Exercise directions. Reproduce the lines below exactly. Begin with the first, end with the line containing "kotiintulon tapahtumaa", and leave out the pictures.

::::::::

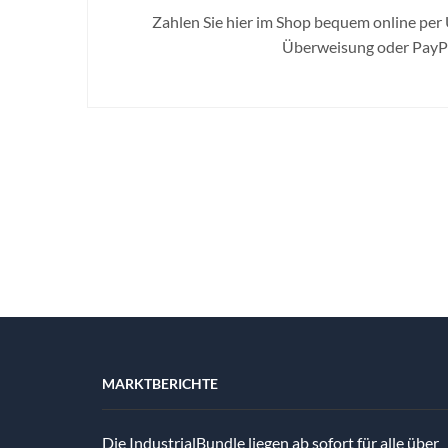
Zahlen Sie hier im Shop bequem online per
Überweisung oder PayPa
MARKTBERICHTE
Die IndustrialBundle liegen ab sofort für alle über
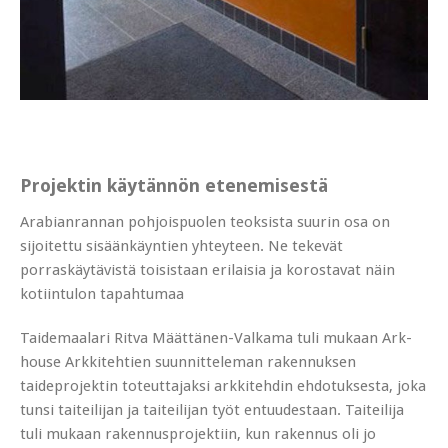
Projektin käytännön etenemisestä
Arabianrannan pohjoispuolen teoksista suurin osa on
sijoitettu sisäänkäyntien yhteyteen. Ne tekevät
porraskäytävistä toisistaan erilaisia ja korostavat näin
kotiintulon tapahtumaa
Taidemaalari Ritva Määttänen-Valkama tuli mukaan Ark-
house Arkkitehtien suunnitteleman rakennuksen
taideprojektin toteuttajaksi arkkitehdin ehdotuksesta, joka
tunsi taiteilijan ja taiteilijan työt entuudestaan. Taiteilija
tuli mukaan rakennusprojektiin, kun rakennus oli jo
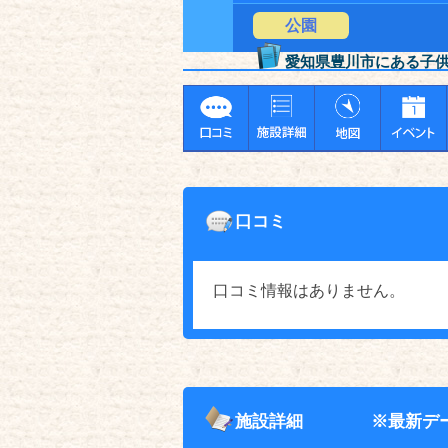
公園
愛知県豊川市にある子
口コミ
口コミ情報はありません。
施設詳細
※最新デ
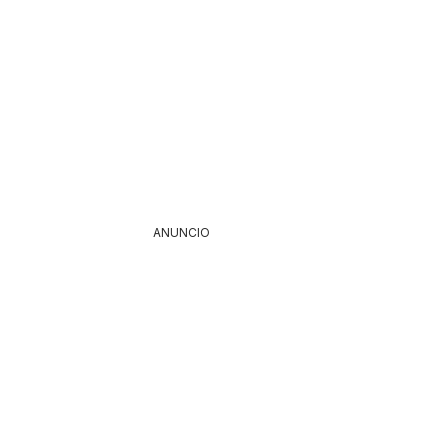
ANUNCIO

::::::::

Reply.
Zahlen Sie hier im Shop bequem online per
Überweisung oder PayPa
MARKTBERICHTE
Die IndustrialBundle liegen ab sofort für alle über
Projektin käytännön etenemisestä
Arabianrannan pohjoispuolen teoksista suurin osa on
sijoitettu sisäänkäyntien yhteyteen. Ne tekevät
porraskäytävistä toisistaan erilaisia ja korostavat näin
kotiintulon tapahtumaa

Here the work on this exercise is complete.